Salam pertanian! Akhirnya hal yang paling ditakuti petani kecil di Indonesia terjadi juga yaitu naiknya harga pupuk bersubsidi. Kenaikan harga pupuk bersubsidi yang rencanakan akan naik per tanggal 1 april 2010 akhirnya mundur menjadi tanggal 9 april.
Pemerintah melalui Peraturan Menteri Pertanian (Permentan) No.32 Tahun 2010 akhirnya menaikkan harga eceran tertinggi (HET) pupuk bersubsidi dengan besaran sekitar 30-35 persen.
Dengan kenaikan harga tersebut maka HET pupuk urea dari harga sebelumnya Rp 1.200 naik menjadi Rp 1.600 per kilogram, pupuk SP-36 dari Rp 1.550 menjadi Rp 2.000 per kilogram, pupuk ZA dari Rp 1.050 menjadi Rp 1.400 per kilogram, dan pupuk NPK naik dari kisaran Rp 1.586-Rp 1.830 menjadi Rp 2.300/kg serta pupuk organik semula Rp 500/kg menjadi Rp 700/kg.

Kenaikan HET pupuk yang telah berlaku mulai 9 April 2010 tersebut diumumkan Menteri Pertanian Suswono di Kementerian Pertanian Jakarta.

Alasan beliau menaikkan harga pupuk bersubsidi adalah:

  1. Dalam rangka meningkatkan efisiensi penggunaan pupuk,
  2. Mengurangi distorsi pasar pupuk akibat disparitas harga pupuk bersubsidi dengan non subsidi
  3. Menghemat devisa negara dalam pengadaan bahan baku pupuk fosfor dan kalium yang diimpor.
Saya yakin hal ini merupakan pukulan telak bagi petani-petani kecil indonesia dengan luasan lahan dibawah 0,25 ha (mayoritas petani indonesia) sehingga mereka akan semakin tercekik. Jangankan dengan HET 1600/kg dengan HET 1200/kg saja mereka masih terasa berat karena kenyataan di lapangan harga tersebut saat musim pemakaian bisa melambung menjadi 2000/kg. Karena mereka membeli dalam jumlah di bawah 1 Zak atau 50 kg.

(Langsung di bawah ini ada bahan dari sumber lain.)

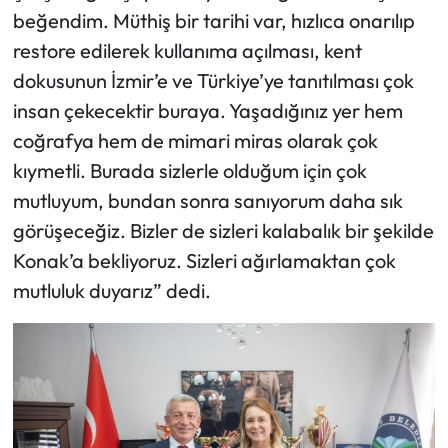
beğendim. Müthiş bir tarihi var, hızlıca onarılıp
restore edilerek kullanıma açılması, kent
dokusunun İzmir’e ve Türkiye’ye tanıtılması çok
insan çekecektir buraya. Yaşadığınız yer hem
coğrafya hem de mimari miras olarak çok
kıymetli. Burada sizlerle olduğum için çok
mutluyum, bundan sonra sanıyorum daha sık
görüşeceğiz. Bizler de sizleri kalabalık bir şekilde
Konak’a bekliyoruz. Sizleri ağırlamaktan çok
mutluluk duyarız” dedi.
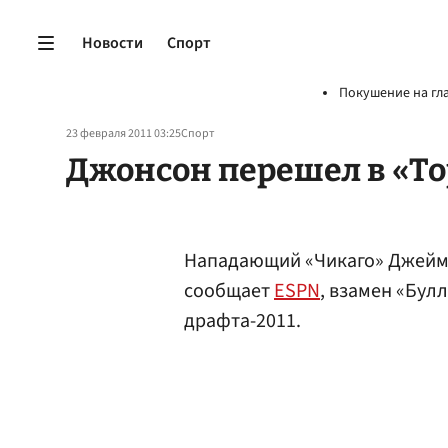
Новости
Спорт
Покушение на гл
23 февраля 2011 03:25
Спорт
Джонсон перешел в «То
Нападающий «Чикаго» Джей
сообщает
ESPN
, взамен «Бул
драфта-2011.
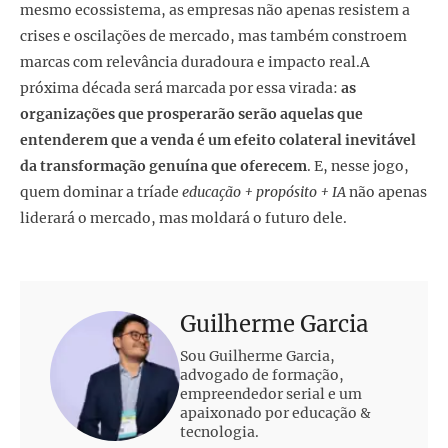
mesmo ecossistema, as empresas não apenas resistem a
crises e oscilações de mercado, mas também constroem
marcas com relevância duradoura e impacto real.A
próxima década será marcada por essa virada:
as
organizações que prosperarão serão aquelas que
entenderem que a venda é um efeito colateral inevitável
da transformação genuína que oferecem
. E, nesse jogo,
quem dominar a tríade
educação + propósito + IA
não apenas
liderará o mercado, mas moldará o futuro dele.
Guilherme Garcia
Sou Guilherme Garcia,
advogado de formação,
empreendedor serial e um
apaixonado por educação &
tecnologia.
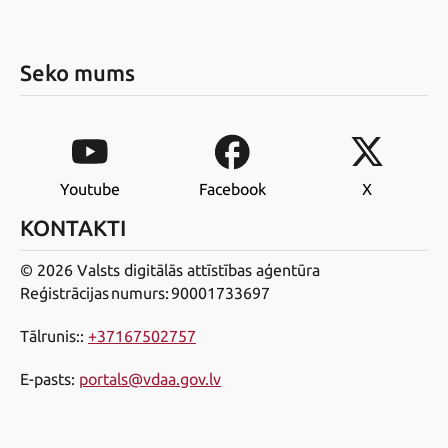
Seko mums
Youtube
Facebook
X
KONTAKTI
© 2026 Valsts digitālās attīstības aģentūra
Reģistrācijas numurs: 90001733697
Tālrunis:
:
+37167502757
E-pasts
:
portals@vdaa.gov.lv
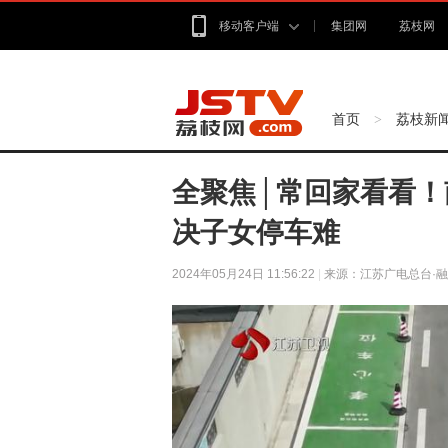
移动客户端
集团网
荔枝网
首页
荔枝新
>
全聚焦│常回家看看！
决子女停车难
2024年05月24日 11:56:22
|
来源：江苏广电总台·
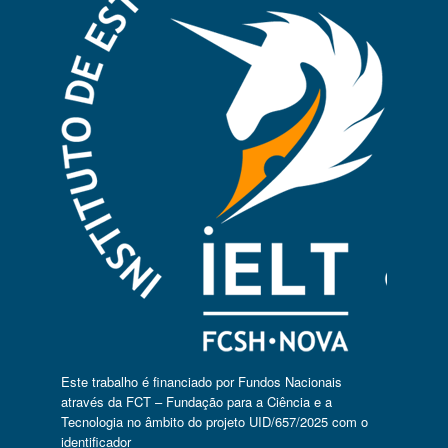
Este trabalho é financiado por Fundos Nacionais
através da FCT – Fundação para a Ciência e a
Tecnologia no âmbito do projeto UID/657/2025 com o
identificador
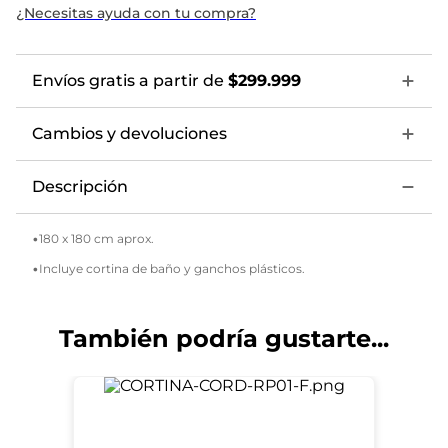
¿Necesitas ayuda con tu compra?
Envíos gratis a partir de
$299.999
Cambios y devoluciones
Descripción
•180 x 180 cm aprox.
•Incluye cortina de baño y ganchos plásticos.
También podría gustarte...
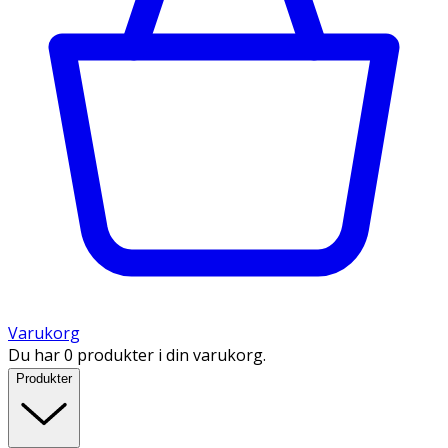
Varukorg
Du har 0 produkter i din varukorg.
Produkter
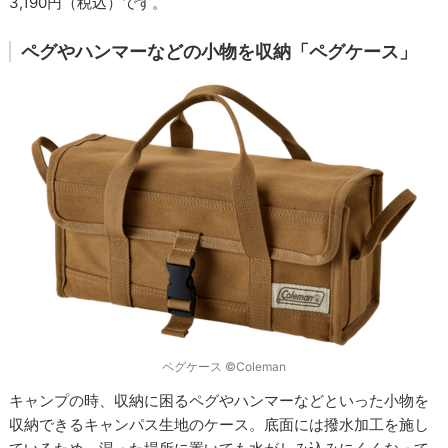
3,190円（税込）です。
ペグやハンマーなどの小物を収納「ペグケース」
ペグケース ©Coleman
キャンプの時、収納に困るペグやハンマーなどといった小物を
収納できるキャンパス生地のケース。底面には撥水加工を施し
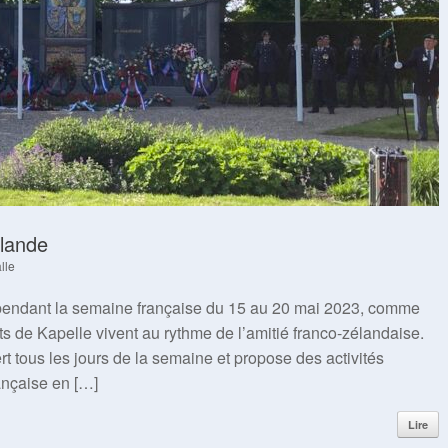
élande
lle
pendant la semaine française du 15 au 20 mai 2023, comme
 de Kapelle vivent au rythme de l’amitié franco-zélandaise.
 tous les jours de la semaine et propose des activités
rançaise en […]
Lire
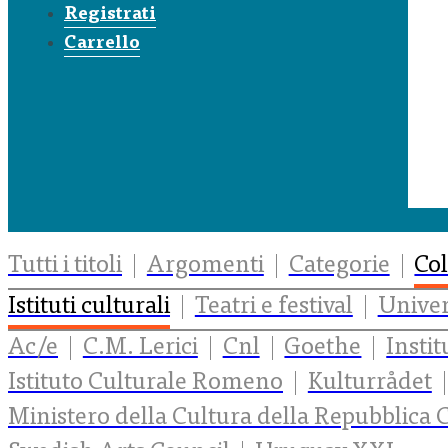
Registrati
Carrello
Tutti i titoli
Argomenti
Categorie
Col
Istituti culturali
Teatri e festival
Univer
Ac/e
C.M. Lerici
Cnl
Goethe
Insti
Istituto Culturale Romeno
Kulturrådet
Ministero della Cultura della Repubblica 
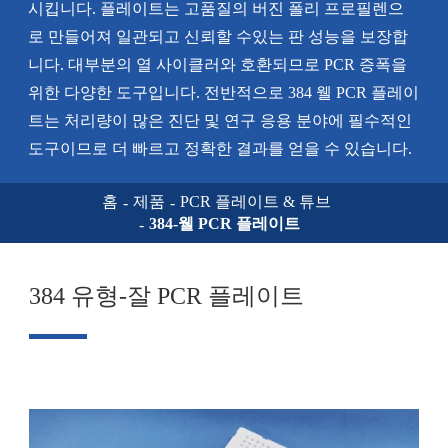
시킵니다. 플레이트는 고품질의 버진 폴리 프로필렌으
로 만들어져 일관되고 신뢰할 수있는 판 성능을 보장합
니다. 대부분의 열 사이클러와 호환되므로 PCR 증폭을
위한 다양한 도구입니다. 전반적으로 384 웰 PCR 플레이
트는 처리량이 많은 진단 및 연구 응용 분야에 필수적인
도구이므로 더 빠르고 정확한 결과를 얻을 수 있습니다.
홈
제품
PCR 플레이트 & 튜브
384-웰 PCR 플레이트
384 유형-잘 PCR 플레이트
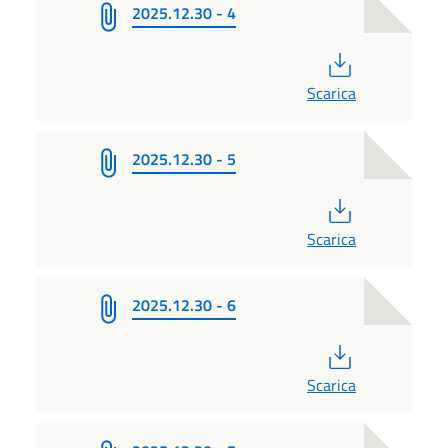
2025.12.30 - 4
PDF
Scarica
2025.12.30 - 5
PDF
Scarica
2025.12.30 - 6
PDF
Scarica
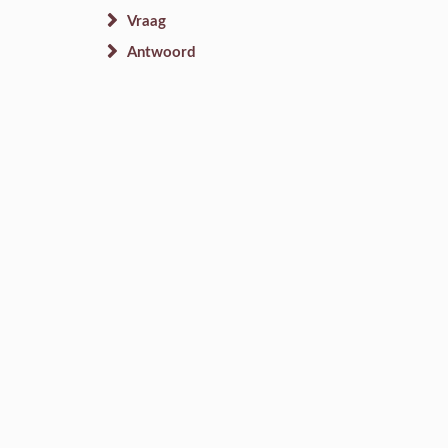
Vraag
Antwoord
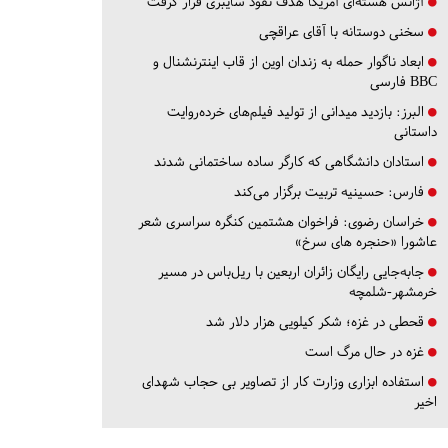
آژانس هسته‌ای آمریکا هدف نفوذ سایبری قرار گرفت
سخنی دوستانه با آقای عراقچی
ابعاد ناگوار حمله به زندان اوین از قاب اینترنشنال و
BBC فارسی
البرز:
بازدید میدانی از تولید فیلم‌های خرده‌روایت
داستانی
استادان دانشگاهی که کارگر ساده ساختمانی شدند
فارس:
حسینیه تربیت برگزار می‌کند
خراسان رضوی:
فراخوان هشتمین کنگره سراسری شعر
عاشورا «حنجره های سرخ»
جابه‌جایی رایگان زائران اربعین با ریل‌باس در مسیر
خرمشهر-شلمچه
قحطی در غزه؛ شکر کیلویی هزار دلار شد
غزه در حال مرگ است
استفاده ابزاری وزارت کار از تصاویر بی حجاب شهدای
اخیر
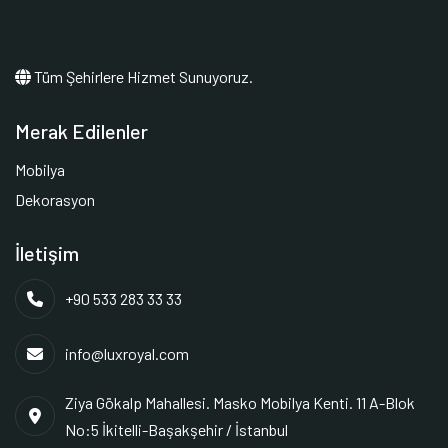
Tüm Şehirlere Hizmet Sunuyoruz.
Merak Edilenler
Mobilya
Dekorasyon
İletişim
+90 533 283 33 33
info@luxroyal.com
Ziya Gökalp Mahallesi. Masko Mobilya Kenti. 11 A-Blok
No:5 İkitelli-Başakşehir / İstanbul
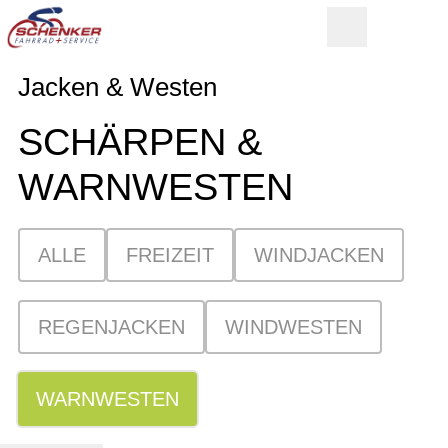
Jacken & Westen
SCHÄRPEN &
WARNWESTEN
ALLE
FREIZEIT
WINDJACKEN
REGENJACKEN
WINDWESTEN
WARNWESTEN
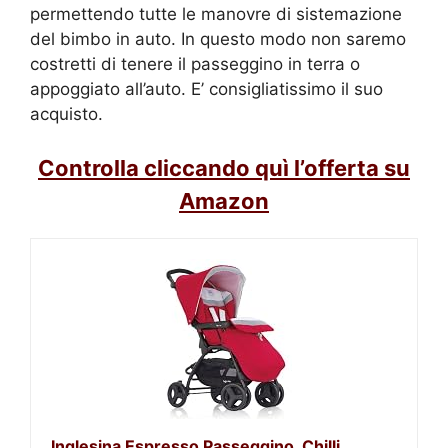
permettendo tutte le manovre di sistemazione
del bimbo in auto. In questo modo non saremo
costretti di tenere il passeggino in terra o
appoggiato all’auto. E’ consigliatissimo il suo
acquisto.
Controlla cliccando quì l’offerta su
Amazon
Inglesina Espresso Passeggino, Chilli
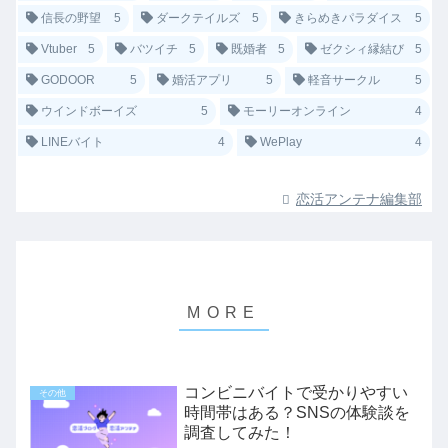
信長の野望
5
ダークテイルズ
5
きらめきパラダイス
5
Vtuber
5
バツイチ
5
既婚者
5
ゼクシィ縁結び
5
GODOOR
5
婚活アプリ
5
軽音サークル
5
ウインドボーイズ
5
モーリーオンライン
4
LINEバイト
4
WePlay
4
恋活アンテナ編集部
コンビニバイトで受かりやすい
その他
時間帯はある？SNSの体験談を
調査してみた！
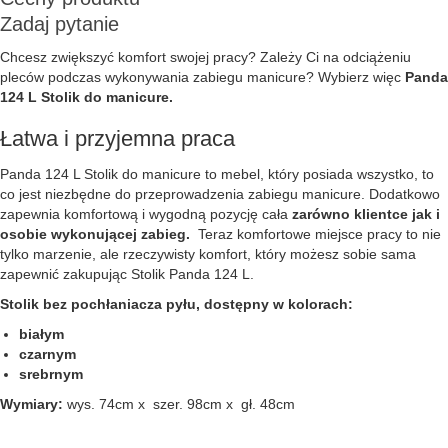
Zadaj pytanie
Chcesz zwiększyć komfort swojej pracy? Zależy Ci na odciążeniu
pleców podczas wykonywania zabiegu manicure? Wybierz więc
Panda
124 L Stolik do manicure.
Łatwa i przyjemna praca
Panda 124 L Stolik do manicure to mebel, który posiada wszystko, to
co jest niezbędne do przeprowadzenia zabiegu manicure. Dodatkowo
zapewnia komfortową i wygodną pozycję cała
zarówno klientce jak i
osobie wykonującej zabieg.
Teraz komfortowe miejsce pracy to nie
tylko marzenie, ale rzeczywisty komfort, który możesz sobie sama
zapewnić zakupując Stolik Panda 124 L.
Stolik bez pochłaniacza pyłu, dostępny w kolorach:
białym
czarnym
srebrnym
Wymiary:
wys. 74cm x szer. 98cm x gł. 48cm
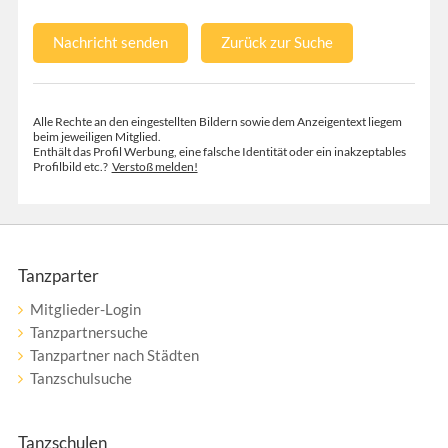
Nachricht senden
Zurück zur Suche
Alle Rechte an den eingestellten Bildern sowie dem Anzeigentext liegem
beim jeweiligen Mitglied.
Enthält das Profil Werbung, eine falsche Identität oder ein inakzeptables
Profilbild etc.?
Verstoß melden!
Tanzparter
Mitglieder-Login
Tanzpartnersuche
Tanzpartner nach Städten
Tanzschulsuche
Tanzschulen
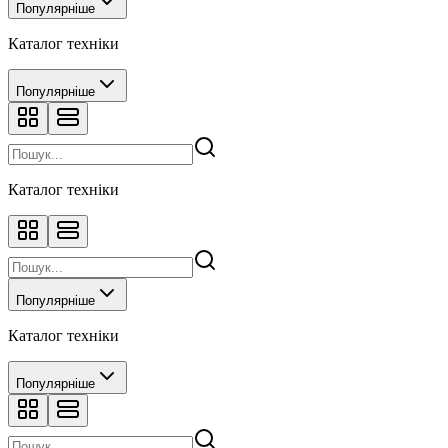
Популярніше
Каталог техніки
Популярніше
Каталог техніки
Популярніше
Каталог техніки
Популярніше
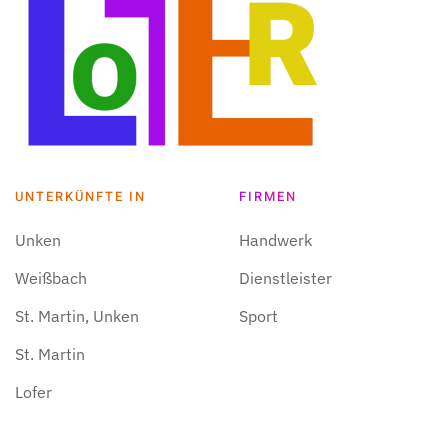
UNTERKÜNFTE IN
FIRMEN
Unken
Handwerk
Weißbach
Dienstleister
St. Martin, Unken
Sport
St. Martin
Lofer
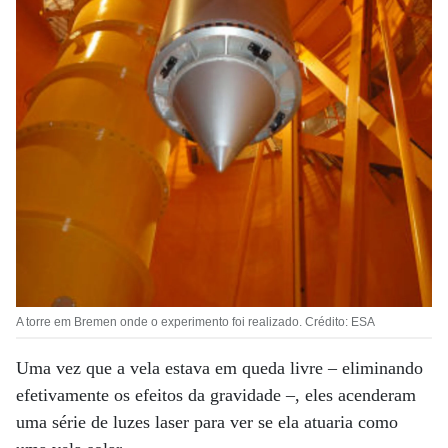
A torre em Bremen onde o experimento foi realizado. Crédito: ESA
Uma vez que a vela estava em queda livre – eliminando
efetivamente os efeitos da gravidade –, eles acenderam
uma série de luzes laser para ver se ela atuaria como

Alternatif utama petani untuk menggantikan pupuk bersubsidi tersebut adalah menggunakan pupuk organik. Tapi bukankah pupuk organik tersebut tidak bisa bersifat instan, harus menunggu beberapa musim tanam baru bisa efektif. Kenyataan dilapangan petani kecil umumnya adalah petani penggarap sehingga mereka berfikir untuk apa saya pakai organik tapi musim besok saya udah tidak menggarap lahan tersebut.
Yang menjadi pukulan ke dua adalah kenaikan harga pupuk bersubsidi tersebut terjadi disaat awal musim tanam sadon ini sehingga petani tidak mempunyai persiapan dana untuk penambahan biaya produksi.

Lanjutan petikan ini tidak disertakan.